Oakland students take over Chabot Space and Science Center as part of innovative program
OAKLAND, Calif. (KTVU) - A group of young scientists took over Chabot Space and Science Center in Oakland on Tuesday to present exhibits they designed themselves, exploring the world around them.
The event was part of an on-going pilot program that has brought Hillcrest middle school students to the Space and Science Center every week on Tuesdays, when the facility is closed to the public.
Kids have had access to the entire facility to take part in hands-on, interactive learning, focused on science literacy and critical thinking.

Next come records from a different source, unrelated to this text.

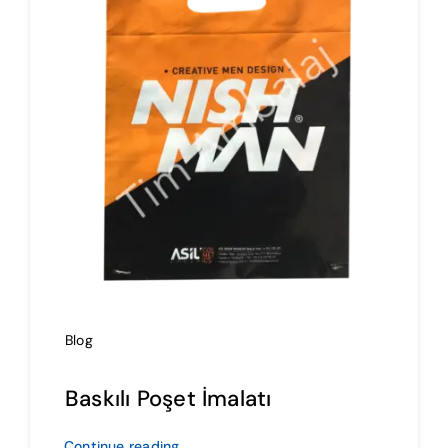
İmalat
Blog
İletişim
Blog
Baskılı Poşet İmalatı
Continue reading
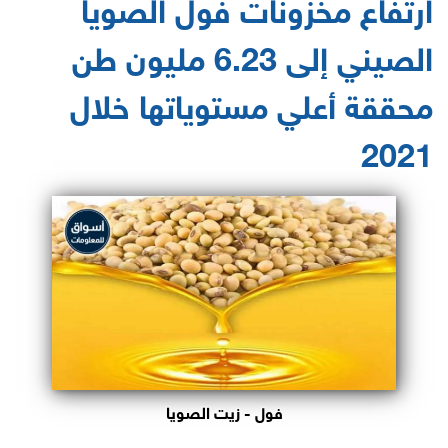
ارتفاع مخزونات فول الصويا
الصيني إلى 6.23 مليون طن
محققة أعلي مستوياتها خلال
2021
فول - زيت الصويا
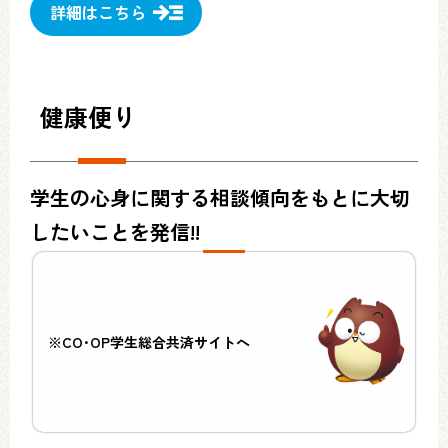
詳細はこちら
健康便り
学生の心身に関する相談傾向をもとに大切
したいことを発信!!
※CO･OP学生総合共済サイトへ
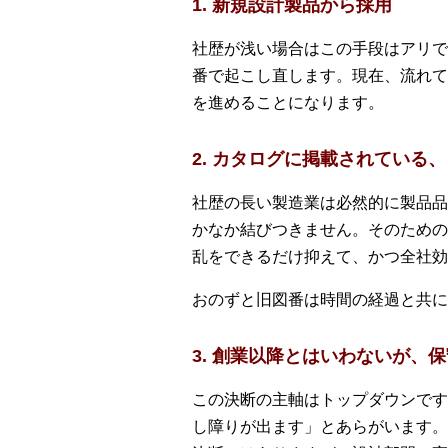
1. 新規設計製品から採用
社歴が浅い場合はこの手段はアリで
番で起こし直します。現在、流れて
を進めることになります。
2. カタログに掲載されてい
社歴の長い製造業は必然的に製品品
かなか結びつきません。そのための
乱をできるだけ抑えて、かつ全社効
おのずと旧図番は時間の経過と共に
3. 創業以降とはいわないが
この決断の主軸はトップダウンです
し障りが出ます」とあらがいます。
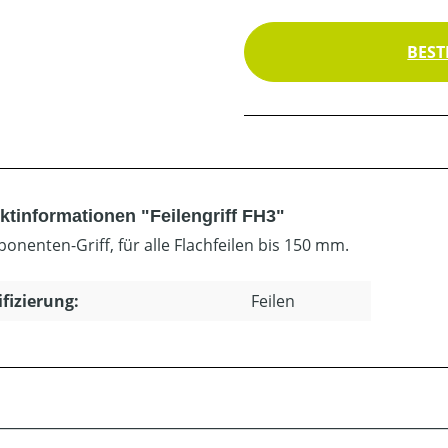
BEST
ktinformationen "Feilengriff FH3"
onenten-Griff, für alle Flachfeilen bis 150 mm.
ifizierung:
Feilen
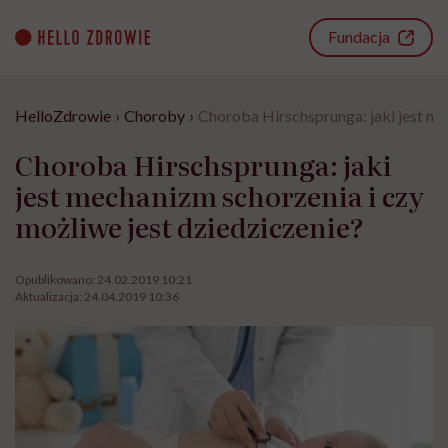
Go
to
Fundacja
content
HelloZdrowie
›
Choroby
›
Choroba Hirschsprunga: jaki jest me
Choroba Hirschsprunga: jaki
jest mechanizm schorzenia i czy
możliwe jest dziedziczenie?
Opublikowano:
24.02.2019 10:21
Aktualizacja:
24.04.2019 10:36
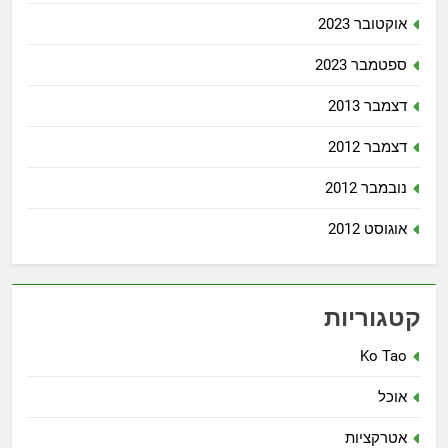
אוקטובר 2023
ספטמבר 2023
דצמבר 2013
דצמבר 2012
נובמבר 2012
אוגוסט 2012
קטגוריות
Ko Tao
אוכל
אטרקציות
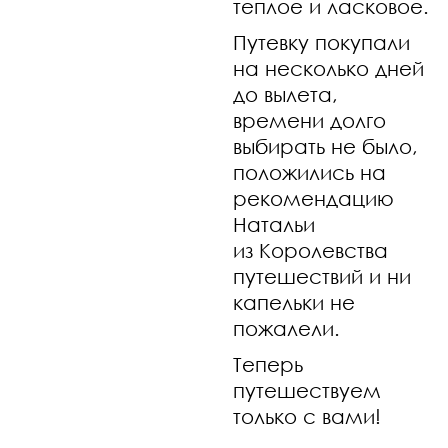
теплое и ласковое.
Путевку покупали
на несколько дней
до вылета,
времени долго
выбирать не было,
положились на
рекомендацию
Натальи
из Королевства
путешествий и ни
капельки не
пожалели.
Теперь
путешествуем
только с вами!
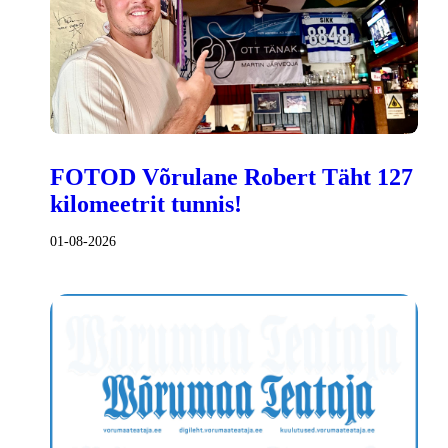
FOTOD Võrulane Robert Täht 127
kilomeetrit tunnis!
01-08-2026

They've also been encouraged to explore the facility's surrounding areas and to learn about nature by being a part of it. Nestled in the Redwood Regional Park, kids, grades 6th though 8th, took hikes and held learning sessions outdoors.
"Classrooms can also have walls that are made up of redwood trees and a ceiling that is made up of canopy trees and blue skies," wrote middle school English language arts teacher, Claudia Staniford in a newsletter about the innovative program.
Dubbed the "Chabot Satellite Academy," it's a collaborate effort between Hillcrest and the Space and Science Center, designed to awaken the scientist in each student, "through a holistic interdisciplinary model that utilizes the interconnectedness of science, math, reading, writing, art and history," wrote Staniford.
Much of the learning has been centered on finding solutions on issues affecting their community and the world around them: waste/litter, climate change, human health, and income equality.
Tuesday's exhibit was a culmination of the program. It featured 33 exhibits that explored areas including circuits, thermal conduction, the science of sound and motion, and space.
Students from the rest of the school were bused to Chabot to view the exhibits, project slideshows, planetarium shows and take part in interactive learning themselves.
The excited middle schoolers presented their projects with pride, eager to show and teach what they had learned through the process.
It was an opportunity to showcase how hands-on, holistic learning can shape young minds and for those in attendance, they were given a promising glimpse of what our future scientists and researchers may look like.